As indicated above, a difference is observed in the testing procedure regarding whether

questions are answered while listening with no pauses, while listening with pauses or after

listening. This is important particularly in multimodal environments. For example, if students

are taking a test in multimedia format, the second option, i.e., listening and watching part one

in an event and having some time to answer before the task continues to the second part,

seems to be a more adequate administration procedure. The listener/watcher needs to process

information in several modes, so keeping all that information in mind for all the questions

until the end of the task is just not feasible especially in an exam with all the stress that

maybe added in that situation.

Some of the research on listening tests, that compare audio and video input, criticize the use

of video resources because students sometimes feel distracted by the video or they do not use

it as frequently as expected to accomplish the listening activity (Coniam, 2001; Ockey, 2007;

Wagner, 2007, 2010b). This is not surprising, but in this case, it is the design of the listening

task that should be questioned: if the video does not provide useful information and the

students are asked to answer questions while the video is on, then of course they will focus on

the verbal information alone, or will find the video distracting. This aspect is also related to

the issue of listening text types, which may refer to a specific presentation format and to a

particular choice of mode (audio, video, multimedia), as well as the genre selected (lecture,

interview, radio recording, etc.). Wagner (2010b), for instance, compared the effect of

nonverbal information on test performance across different genres and concluded that

nonverbal information affects performance. However, this study did not focus on when this

nonverbal information is valuable per se, or in which cases the information enhances or

clarifies the verbal information. Research is needed not only on whether visual information

has a positive impact on performance, but also on how and when learners benefit from the

inclusion of nonverbal information while listening.

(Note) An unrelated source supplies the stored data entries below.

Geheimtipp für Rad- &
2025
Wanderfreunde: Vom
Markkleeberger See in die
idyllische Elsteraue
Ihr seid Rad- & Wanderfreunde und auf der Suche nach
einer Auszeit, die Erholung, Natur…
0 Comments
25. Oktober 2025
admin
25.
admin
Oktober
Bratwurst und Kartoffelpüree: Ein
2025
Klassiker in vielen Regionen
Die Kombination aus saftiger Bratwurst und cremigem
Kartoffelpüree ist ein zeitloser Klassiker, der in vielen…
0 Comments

10.4.2 Listening purpose and task format

User

preprint



An important issue before deciding which listening format is the best to have a very clear

idea of what we want to assess and how. Thus, task design and purpose should be thought our

very carefully very closely. There are three main questions here that are relevant to reach a

balanced proposal for multimodal learning objectives and assessment criteria:

1. The relationship between question type and modes employed in the listening test

2. The complexity of the listening task in terms of verbal and nonverbal information

processing

3. The way test administration procedures are aligned with the question type and to the

test’s complexity (e-testing vs. paper)

The types of questions we decide to use in a listening test depend on the purpose of the

listening task. The listening purpose may be contemplated from two perspectives: one is the

kind of information that we want our students to retrieve from the listening test (context,

verbal, gestural, etc.), and the other is what we want to ask them to do with that information.

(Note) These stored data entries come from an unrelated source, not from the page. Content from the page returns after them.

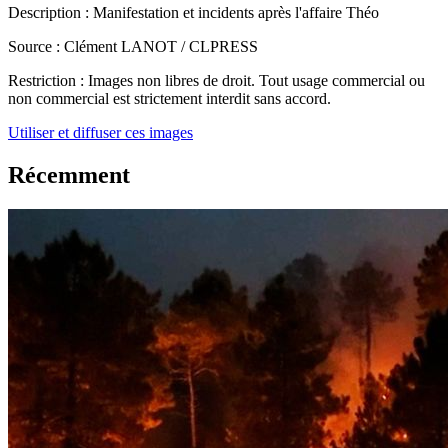
Description :
Manifestation et incidents après l'affaire Théo
Source :
Clément LANOT / CLPRESS
Restriction :
Images non libres de droit. Tout usage commercial ou
non commercial est strictement interdit sans accord.
Utiliser et diffuser ces images
Récemment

Generally speaking, we listen to other people for a variety of purposes: to obtain information,

to enjoy a conversation or someone’s speech, to learn something in educational, professional

or everyday contexts, or to try to simply understand someone or something. In the context of

learning languages, the educational purposes may be summarized as follows (Nation &

Newton, 2009; Weir, Vidaković & Galaczi, 2013):

1. Listening for accuracy: word or phrase comprehension

2. Listening to understand the main message or important information bits within a

recording

3. Listening to understand complex information

4. Listening to understand detailed information or to find specific data. Information

transfer (fill in chart, table while listening)

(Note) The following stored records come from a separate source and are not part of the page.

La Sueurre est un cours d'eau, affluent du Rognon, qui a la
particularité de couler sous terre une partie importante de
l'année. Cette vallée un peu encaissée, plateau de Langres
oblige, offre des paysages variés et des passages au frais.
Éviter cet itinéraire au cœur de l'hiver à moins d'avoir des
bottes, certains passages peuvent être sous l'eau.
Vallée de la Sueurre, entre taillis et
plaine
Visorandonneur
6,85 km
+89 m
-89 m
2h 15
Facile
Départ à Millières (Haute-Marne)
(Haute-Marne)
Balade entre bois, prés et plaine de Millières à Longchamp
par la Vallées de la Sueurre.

5. Listening to understand the context and to infer information

And in our multimodal proposal we would add:

6. Listening and watching to understand information from other modes different from

verbal input

User

preprint



The purpose of listening should determine the types of questions or tasks that are used and

the administration procedures that are the most appropriate to answer those questions (i.e.,

while listening or after listening). There are different question formats that may be used for

listening tasks (open or long answer; short answer; true/false; multiple choice; etc.). We need

to consider how adequate each of these question formats can be for a listening task or test.

Each format has its own advantages and disadvantages. For instance, multiple choice

questions can be quite misleading since students are not asked if something they heard was

true or false, but which option within several possibilities is true. This may be quite confusing

for students since they are given more (misleading/complex) information. However, because

multiple choice tests are easier to mark, they are a favored option. Designing true/false

questions for a listening is an arduous task. In fact, many times deciding whether something

is totally or partially true does not depend so much on understanding the message (more

precisely, the words they hear) but on how we as individuals interpret that message. It is for

this reason that answers that give a space for students to write a more or less long answer

where they can really express their point of view are sometimes preferred. Written answers,

however, are time consuming when marking exams and not cost effective, which is a

drawback. At the same time, it is also true that multiple choice and true/false questions can be

answered quickly in an exam situation, which brings us to our next reflection.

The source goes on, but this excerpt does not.